BEGIN Records to use
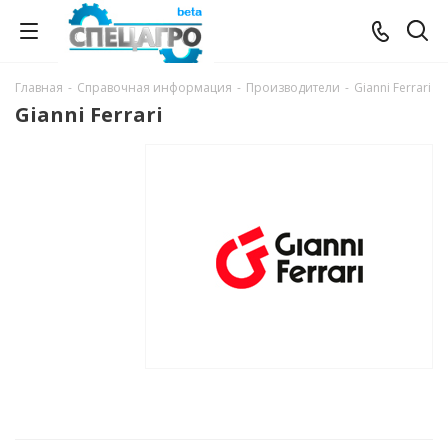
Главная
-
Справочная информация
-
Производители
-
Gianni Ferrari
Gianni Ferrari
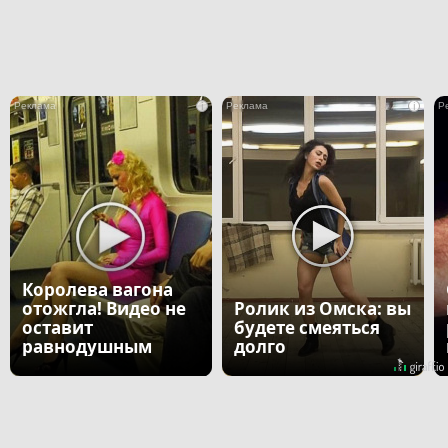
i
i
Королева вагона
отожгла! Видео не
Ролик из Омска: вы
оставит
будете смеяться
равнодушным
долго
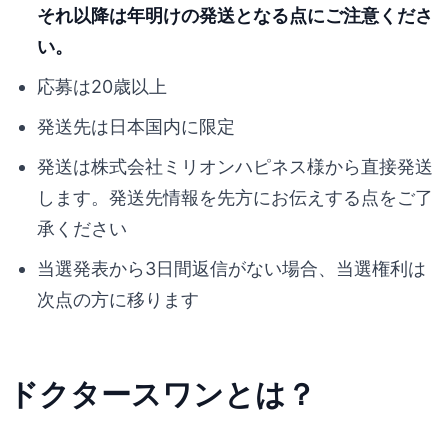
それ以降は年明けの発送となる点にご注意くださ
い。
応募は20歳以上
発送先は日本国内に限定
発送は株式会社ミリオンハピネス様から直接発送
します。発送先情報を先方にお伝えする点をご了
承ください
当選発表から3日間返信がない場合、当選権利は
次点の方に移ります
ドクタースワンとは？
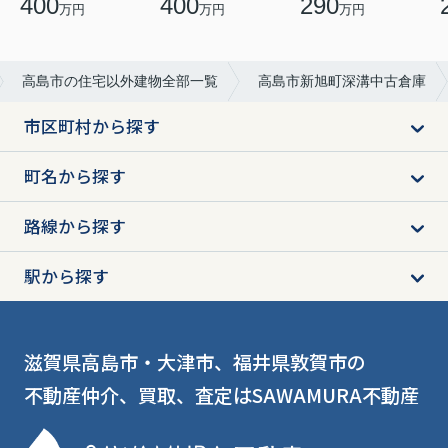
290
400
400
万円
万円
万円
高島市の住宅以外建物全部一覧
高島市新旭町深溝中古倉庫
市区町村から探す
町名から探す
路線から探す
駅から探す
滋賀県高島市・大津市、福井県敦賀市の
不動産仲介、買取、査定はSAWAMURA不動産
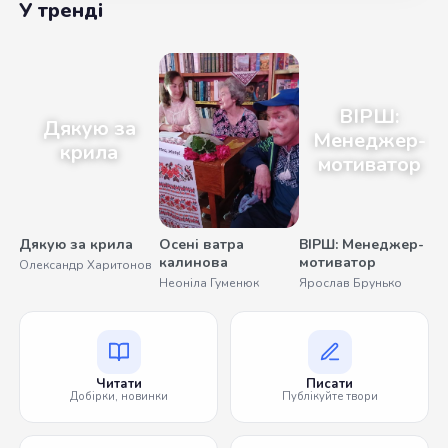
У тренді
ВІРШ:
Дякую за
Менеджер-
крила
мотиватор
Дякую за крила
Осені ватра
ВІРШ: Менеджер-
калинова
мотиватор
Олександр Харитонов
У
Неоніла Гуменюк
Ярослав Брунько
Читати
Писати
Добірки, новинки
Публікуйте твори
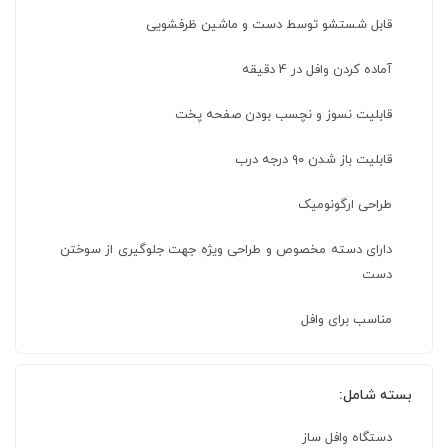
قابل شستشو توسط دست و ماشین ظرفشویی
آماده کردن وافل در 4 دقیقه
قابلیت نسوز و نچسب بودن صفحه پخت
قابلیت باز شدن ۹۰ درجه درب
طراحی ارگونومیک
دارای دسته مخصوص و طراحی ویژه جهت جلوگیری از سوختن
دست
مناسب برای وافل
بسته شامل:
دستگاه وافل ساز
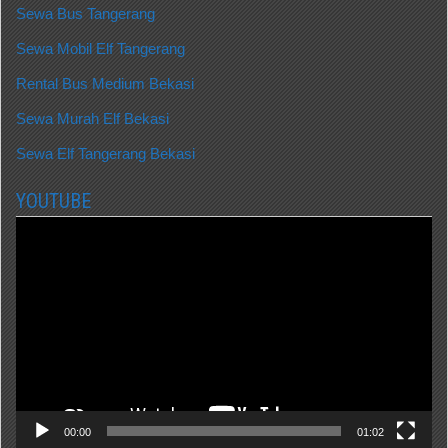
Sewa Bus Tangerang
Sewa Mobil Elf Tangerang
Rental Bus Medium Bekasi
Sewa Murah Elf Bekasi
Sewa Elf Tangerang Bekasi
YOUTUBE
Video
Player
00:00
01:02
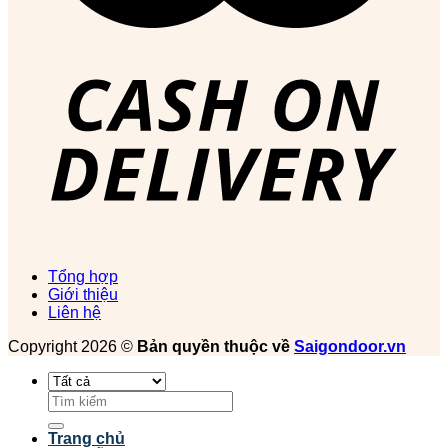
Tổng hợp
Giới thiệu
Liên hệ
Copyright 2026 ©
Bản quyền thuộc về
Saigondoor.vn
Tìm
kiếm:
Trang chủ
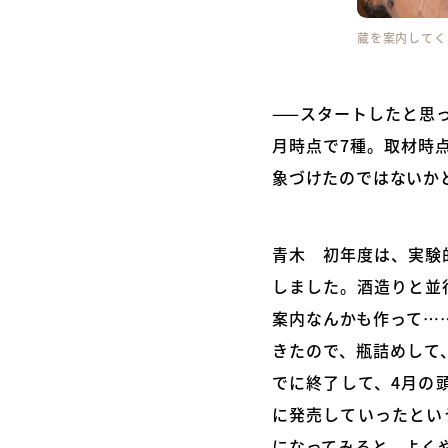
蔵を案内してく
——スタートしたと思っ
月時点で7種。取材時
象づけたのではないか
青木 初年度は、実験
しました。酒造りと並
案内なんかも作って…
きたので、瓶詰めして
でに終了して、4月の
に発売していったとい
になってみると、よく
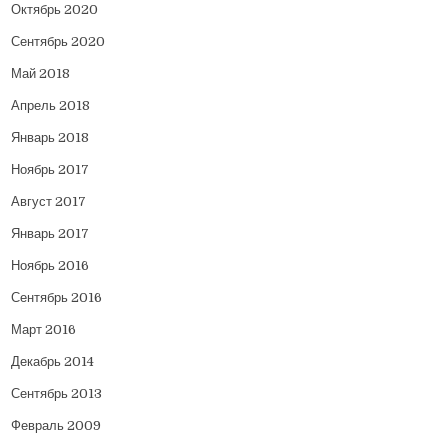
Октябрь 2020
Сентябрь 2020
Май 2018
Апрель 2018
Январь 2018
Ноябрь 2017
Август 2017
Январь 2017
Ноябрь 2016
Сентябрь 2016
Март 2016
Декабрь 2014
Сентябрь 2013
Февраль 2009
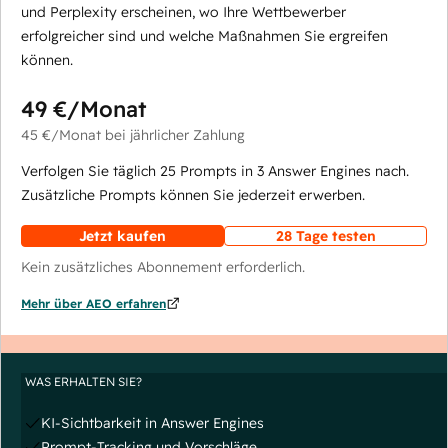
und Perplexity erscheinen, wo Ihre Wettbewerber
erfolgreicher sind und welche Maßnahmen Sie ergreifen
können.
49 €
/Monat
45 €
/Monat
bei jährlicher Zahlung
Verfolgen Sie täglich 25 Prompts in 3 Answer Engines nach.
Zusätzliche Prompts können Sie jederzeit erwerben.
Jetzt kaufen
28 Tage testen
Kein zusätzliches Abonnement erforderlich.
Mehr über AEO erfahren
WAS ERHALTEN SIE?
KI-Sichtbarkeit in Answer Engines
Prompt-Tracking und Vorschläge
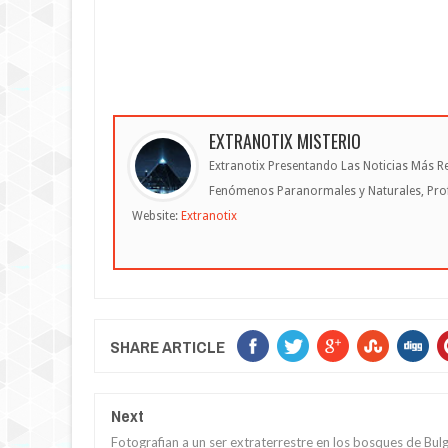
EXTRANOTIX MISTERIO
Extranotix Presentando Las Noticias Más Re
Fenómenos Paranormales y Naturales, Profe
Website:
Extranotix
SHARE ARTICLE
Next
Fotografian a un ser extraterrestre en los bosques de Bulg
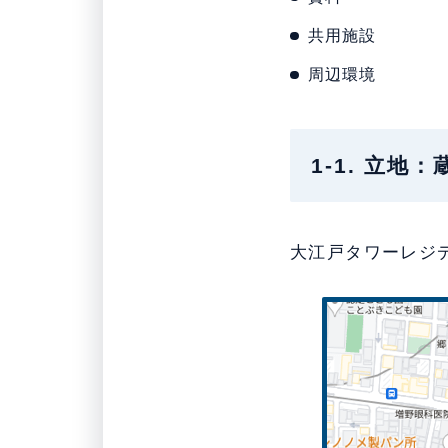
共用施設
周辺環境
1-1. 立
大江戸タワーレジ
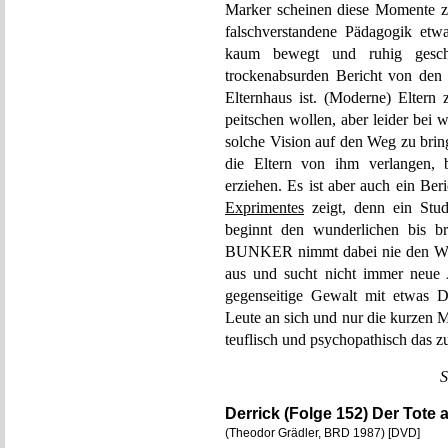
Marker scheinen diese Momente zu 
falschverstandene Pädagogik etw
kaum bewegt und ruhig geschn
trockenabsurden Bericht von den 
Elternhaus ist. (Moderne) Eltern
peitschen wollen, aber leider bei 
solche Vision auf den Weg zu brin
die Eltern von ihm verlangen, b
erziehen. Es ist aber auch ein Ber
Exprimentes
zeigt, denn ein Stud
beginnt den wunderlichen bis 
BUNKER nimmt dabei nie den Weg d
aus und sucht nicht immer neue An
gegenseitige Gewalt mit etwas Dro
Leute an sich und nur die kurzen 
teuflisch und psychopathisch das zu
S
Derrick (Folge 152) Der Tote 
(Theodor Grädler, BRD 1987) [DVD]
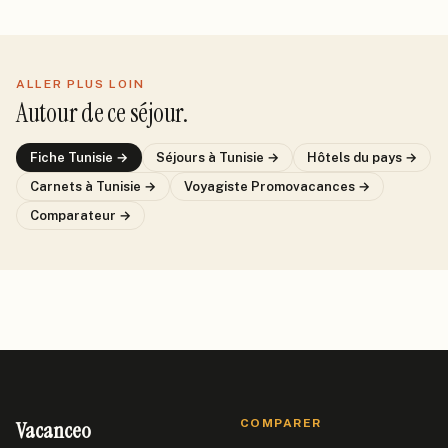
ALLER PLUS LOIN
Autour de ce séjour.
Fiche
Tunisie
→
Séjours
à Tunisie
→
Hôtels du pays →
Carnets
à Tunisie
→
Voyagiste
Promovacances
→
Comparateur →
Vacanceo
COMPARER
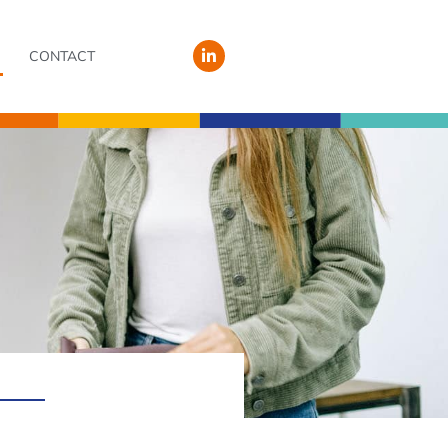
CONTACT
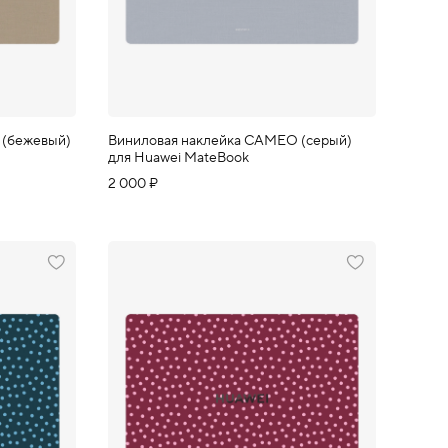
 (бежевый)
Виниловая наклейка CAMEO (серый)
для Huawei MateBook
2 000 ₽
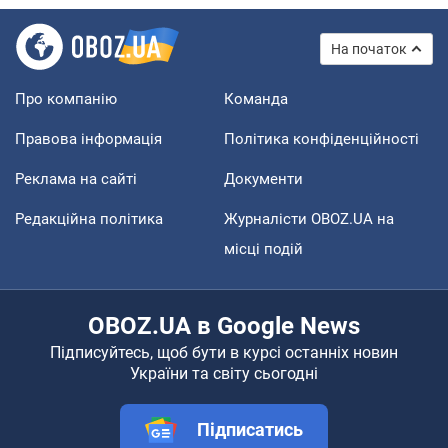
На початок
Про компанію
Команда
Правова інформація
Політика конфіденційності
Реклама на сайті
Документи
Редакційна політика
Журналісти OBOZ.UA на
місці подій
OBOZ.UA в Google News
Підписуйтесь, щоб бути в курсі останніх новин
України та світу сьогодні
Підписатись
END Records to use
(What to produce) All of the entries above are to be restated word for word, minus the images.

(Exercise output)
Главная
-
Справочная информация
-
Производители
-
Gianni Ferrari
Gianni Ferrari
i
i
Королева вагона
отожгла! Видео не
Ролик из Омска: вы
оставит
будете смеяться
равнодушным
долго
それ以降は年明けの発送となる点にご注意くださ
い。
応募は20歳以上
発送先は日本国内に限定
発送は株式会社ミリオンハピネス様から直接発送
します。発送先情報を先方にお伝えする点をご了
承ください
当選発表から3日間返信がない場合、当選権利は
次点の方に移ります
ドクタースワンとは？
290
400
400
万円
万円
万円
高島市の住宅以外建物全部一覧
高島市新旭町深溝中古倉庫
市区町村から探す
町名から探す
路線から探す
駅から探す
滋賀県高島市・大津市、福井県敦賀市の
不動産仲介、買取、査定はSAWAMURA不動産
У тренді
ВІРШ:
Дякую за
Менеджер-
крила
мотиватор
Дякую за крила
Осені ватра
ВІРШ: Менеджер-
калинова
мотиватор
Олександр Харитонов
У
Неоніла Гуменюк
Ярослав Брунько
Читати
Писати
Добірки, новинки
Публікуйте твори
قابل شستشو توسط دست و ماشین ظرفشویی
آماده کردن وافل در 4 دقیقه
قابلیت نسوز و نچسب بودن صفحه پخت
قابلیت باز شدن ۹۰ درجه درب
طراحی ارگونومیک
دارای دسته مخصوص و طراحی ویژه جهت جلوگیری از سوختن
دست
مناسب برای وافل
بسته شامل:
دستگاه وافل ساز
Sewa Bus Tangerang
Sewa Mobil Elf Tangerang
Rental Bus Medium Bekasi
Sewa Murah Elf Bekasi
Sewa Elf Tangerang Bekasi
YOUTUBE
Video
Player
00:00
01:02
Tổng hợp
Giới thiệu
Liên hệ
Copyright 2026 ©
Bản quyền thuộc về
Saigondoor.vn
Tìm
kiếm:
Trang chủ
蔵を案内してく
——スタートしたと思っ
月時点で7種。取材時
象づけたのではないか
青木 初年度は、実験
しました。酒造りと並
案内なんかも作って…
きたので、瓶詰めして
でに終了して、4月の
に発売していったとい
になってみると、よく
Октябрь 2020
Сентябрь 2020
Май 2018
Апрель 2018
Январь 2018
Ноябрь 2017
Август 2017
Январь 2017
Ноябрь 2016
Сентябрь 2016
Март 2016
Декабрь 2014
Сентябрь 2013
Февраль 2009
und Perplexity erscheinen, wo Ihre Wettbewerber
erfolgreicher sind und welche Maßnahmen Sie ergreifen
können.
49 €
/Monat
45 €
/Monat
bei jährlicher Zahlung
Verfolgen Sie täglich 25 Prompts in 3 Answer Engines nach.
Zusätzliche Prompts können Sie jederzeit erwerben.
Jetzt kaufen
28 Tage testen
Kein zusätzliches Abonnement erforderlich.
Mehr über AEO erfahren
WAS ERHALTEN SIE?
KI-Sichtbarkeit in Answer Engines
Prompt-Tracking und Vorschläge
EXTRANOTIX MISTERIO
Extranotix Presentando Las Noticias Más Re
Fenómenos Paranormales y Naturales, Profe
Website:
Extranotix
SHARE ARTICLE
Next
Fotografian a un ser extraterrestre en los bosques de Bulg
共用施設
周辺環境
1-1. 立
大江戸タワーレジ
Marker scheinen diese Momente zu 
falschverstandene Pädagogik etw
kaum bewegt und ruhig geschn
trockenabsurden Bericht von den 
Elternhaus ist. (Moderne) Eltern
peitschen wollen, aber leider bei 
solche Vision auf den Weg zu brin
die Eltern von ihm verlangen, b
erziehen. Es ist aber auch ein Ber
Exprimentes
zeigt, denn ein Stud
beginnt den wunderlichen bis 
BUNKER nimmt dabei nie den Weg d
aus und sucht nicht immer neue An
gegenseitige Gewalt mit etwas Dro
Leute an sich und nur die kurzen 
teuflisch und psychopathisch das zu
S
Derrick (Folge 152) Der Tote 
(Theodor Grädler, BRD 1987) [DVD]
ALLER PLUS LOIN
Autour de ce séjour.
Fiche
Tunisie
→
Séjours
à Tunisie
→
Hôtels du pays →
Carnets
à Tunisie
→
Voyagiste
Promovacances
→
Comparateur →
Vacanceo
COMPARER
CONTACT
 (бежевый)
Виниловая наклейка CAMEO (серый)
для Huawei MateBook
2 000 ₽
На початок
Про компанію
Команда
Правова інформація
Політика конфіденційності
Реклама на сайті
Документи
Редакційна політика
Журналісти OBOZ.UA на
місці подій
OBOZ.UA в Google News
Підписуйтесь, щоб бути в курсі останніх новин
України та світу сьогодні
Підписатись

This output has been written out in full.